Recoil operation is the name for a particular type of mechanical action in a self-loading firearm. It may be found in semi-automatic or automatic weapons. In general, weapons of this type utilize the conservation of momentum to harness the rearward impulse from firing - the recoil - to extract and eject the empty cartrdige and then chamber the next round to ready the gun to fire again.
This type of action is divided into long recoil and short recoil types.
The long recoil action is one where the barrel and bolt or slide of the firearm remain locked together as they recoil, all the way to the rear-most position of the mecahnism. They are then unlocked, and the barrel, under the influence of the recoil spring, returns forard first while the bolt remains locked to the rear and the extractor hooks to the cartridge. The barrel (and chamber) moving forward extracts the cartridge from the chamber. Once the barrel has returned forward, the bolt is unlocked and chambers the next available round.
In a short recoil action, the barrel and bolt travel together only a short distance; this travel is used to operate a the chamber locking/unlocking system rather than to fully extract the cartridge. At the end of the joined movement, they are unlocked and the barrel is stopped. The bolt (and cartridge in the chamber) continue to move rearward, extracting the empty cartridge and then chambering the next.
The long recoil system is mostly used in long guns, where there is more room for the system to operate behind the firing mechanism. John Moses Browning's famous Auto 5 semi automatic shotgun is a long recoil system. Very few handguns use long recoil, as the user's hand placement makes a long reciprocating action impractical. There have been some, however; the Frommer Stop, a Hungarian pistol from 1912, uses a long recoil design. Even earlier, a design known as the Roth-Theodorovic pistol was proposed for military contracts in Austria in the 1890s. Although it was never adopted or sold commercially, elements of its design went into the more successful Roth-Steyr 1907 handgun (a short recoil action).

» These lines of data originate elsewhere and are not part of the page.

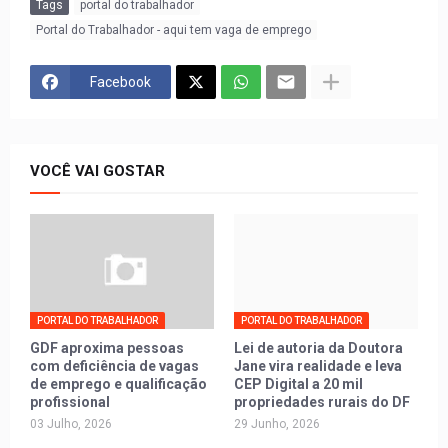
Tags
portal do trabalhador
Portal do Trabalhador - aqui tem vaga de emprego
Facebook
VOCÊ VAI GOSTAR
PORTAL DO TRABALHADOR
PORTAL DO TRABALHADOR
GDF aproxima pessoas
Lei de autoria da Doutora
com deficiência de vagas
Jane vira realidade e leva
de emprego e qualificação
CEP Digital a 20 mil
profissional
propriedades rurais do DF
03 Julho, 2026
29 Junho, 2026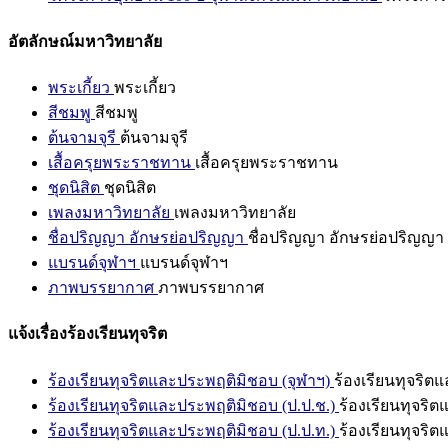
อัตลักษณ์มหาวิทยาลัย
พระเกี้ยว
พระเกี้ยว
สีชมพู
สีชมพู
ต้นจามจุรี
ต้นจามจุรี
เสื้อครุยพระราชทาน
เสื้อครุยพระราชทาน
ชุดนิสิต
ชุดนิสิต
เพลงมหาวิทยาลัย
เพลงมหาวิทยาลัย
ชื่อปริญญา อักษรย่อปริญญา
ชื่อปริญญา อักษรย่อปริญญา
แบรนด์จุฬาฯ
แบรนด์จุฬาฯ
ภาพบรรยากาศ
ภาพบรรยากาศ
แจ้งเรื่องร้องเรียนทุจริต
ร้องเรียนทุจริตและประพฤติมิชอบ (จุฬาฯ)
ร้องเรียนทุจริต
ร้องเรียนทุจริตและประพฤติมิชอบ (ป.ป.ช.)
ร้องเรียนทุจริ
ร้องเรียนทุจริตและประพฤติมิชอบ (ป.ป.ท.)
ร้องเรียนทุจริ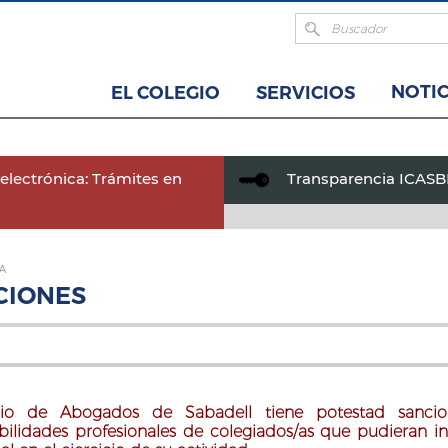
NOTIC
EL COLEGIO
SERVICIOS
electrónica: Trámites en
Transparencia ICAS
A
CIONES
gio de Abogados de Sabadell tiene potestad sanci
bilidades profesionales de colegiados/as que pudieran i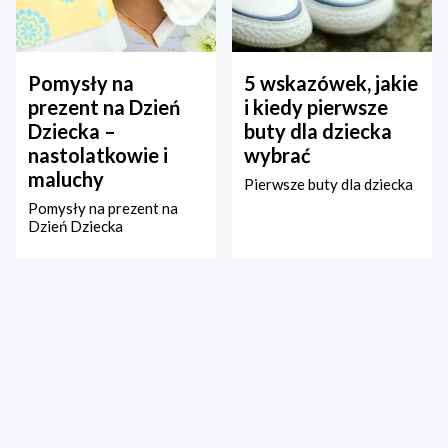
Pomysły na
5 wskazówek, jakie
prezent na Dzień
i kiedy pierwsze
Dziecka –
buty dla dziecka
nastolatkowie i
wybrać
maluchy
Pierwsze buty dla dziecka
Pomysły na prezent na
Dzień Dziecka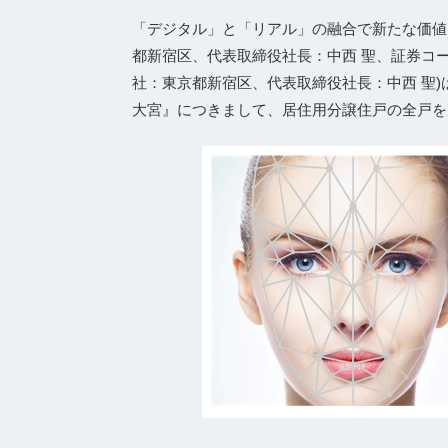
「デジタル」と「リアル」の融合で新たな価値
都新宿区、代表取締役社⻑：中⻄ 聖、証券コード
社：東京都新宿区、代表取締役社長：中西 聖)
大宮』につきまして、居住用分譲住戸の全戸を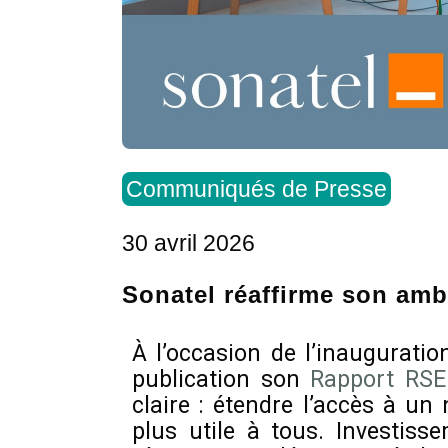
Communiqués de Presse
30 avril 2026
Sonatel réaffirme son amb
À l’occasion de l’inaugurati
publication son
Rapport RSE
claire : étendre l’accès à un
plus utile à tous. Investiss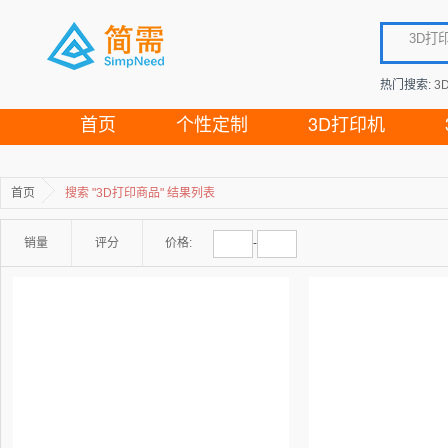
热门搜索:
3
首页
个性定制
3D打印机
首页
搜索 "3D打印商品" 结果列表
销量
评分
价格:
-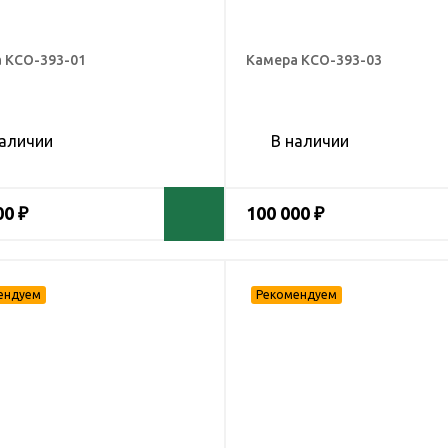
 КСО-393-01
Камера КСО-393-03
наличии
В наличии
00 ₽
100 000 ₽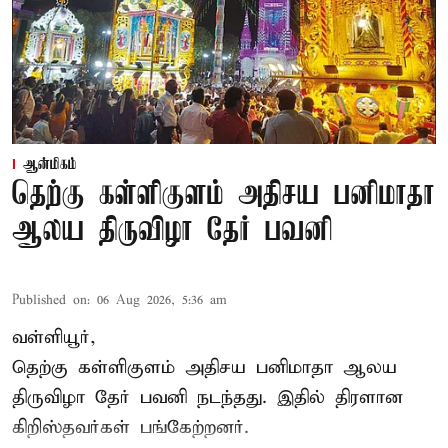
ஆன்மிகம்
தெற்கு கள்ளிகுளம் அதிசய பனிமாதா
ஆலய திருவிழா தேர் பவனி
Published on
:
06 Aug 2026, 5:36 am
வள்ளியூர்,
தெற்கு கள்ளிகுளம் அதிசய பனிமாதா ஆலய
திருவிழா தேர் பவனி நடந்தது. இதில் திரளான
கிறிஸ்தவர்கள் பங்கேற்றனர்.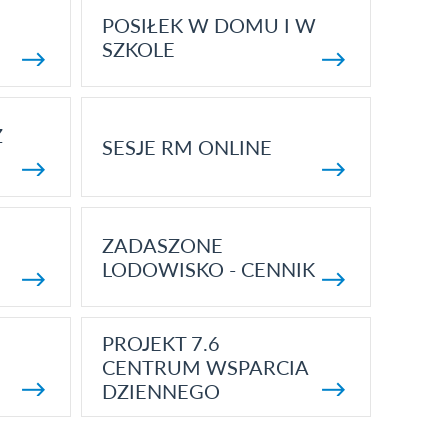
POSIŁEK W DOMU I W
SZKOLE
Z
SESJE RM ONLINE
ZADASZONE
LODOWISKO - CENNIK
PROJEKT 7.6
CENTRUM WSPARCIA
DZIENNEGO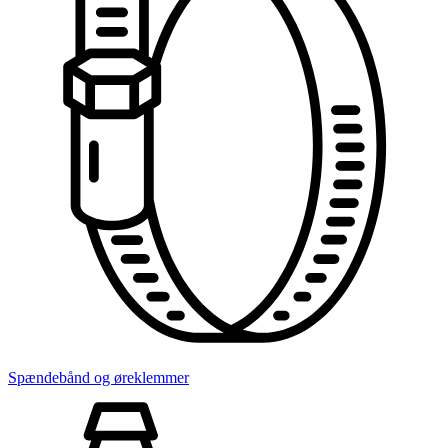
Spændebånd og øreklemmer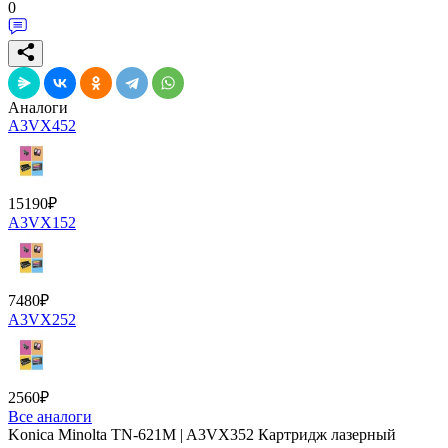
0
Аналоги
A3VX452
15190
₽
A3VX152
7480
₽
A3VX252
2560
₽
Все аналоги
Konica Minolta TN-621M | A3VX352 Картридж лазерный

Modern semi-automatic handguns generally use short recoil actions, with barrel and slide locking and unlocking by a variety of methods ranging from the 1911's tilting barrel freeing its locking lugs to the famous toggle lock of the Luger and the roller locked Heckler & Koch P9S or Korth PRS. In these guns, the barrel moves only a short distance, with the mechanism then unlocking the chamber and permitting the bolt and/or slide to continue rearward.
Recoil operation is generally more robust and requires less maintenance than a gas-operated system, and in addition the recoiling component can absorb some of the gun's recoil making it easier to fire for the user. However, to operate correctly, the gun generally must produce a recoil impulse within the design range of the firearm - meaning that in order to use ammunition that is more or less powerful than the design loads by enough of a difference, the action of the gun must be adjusted (springs can generally be changed).
Inertia operation is closely related to recoil operation. In the former, however, rather than the rearward motion of a component of the firearm under recoil operating the mechanism, the entire gun recoils and an isolated component remains still due to inertia; that component is used to unlock/operate the firearm.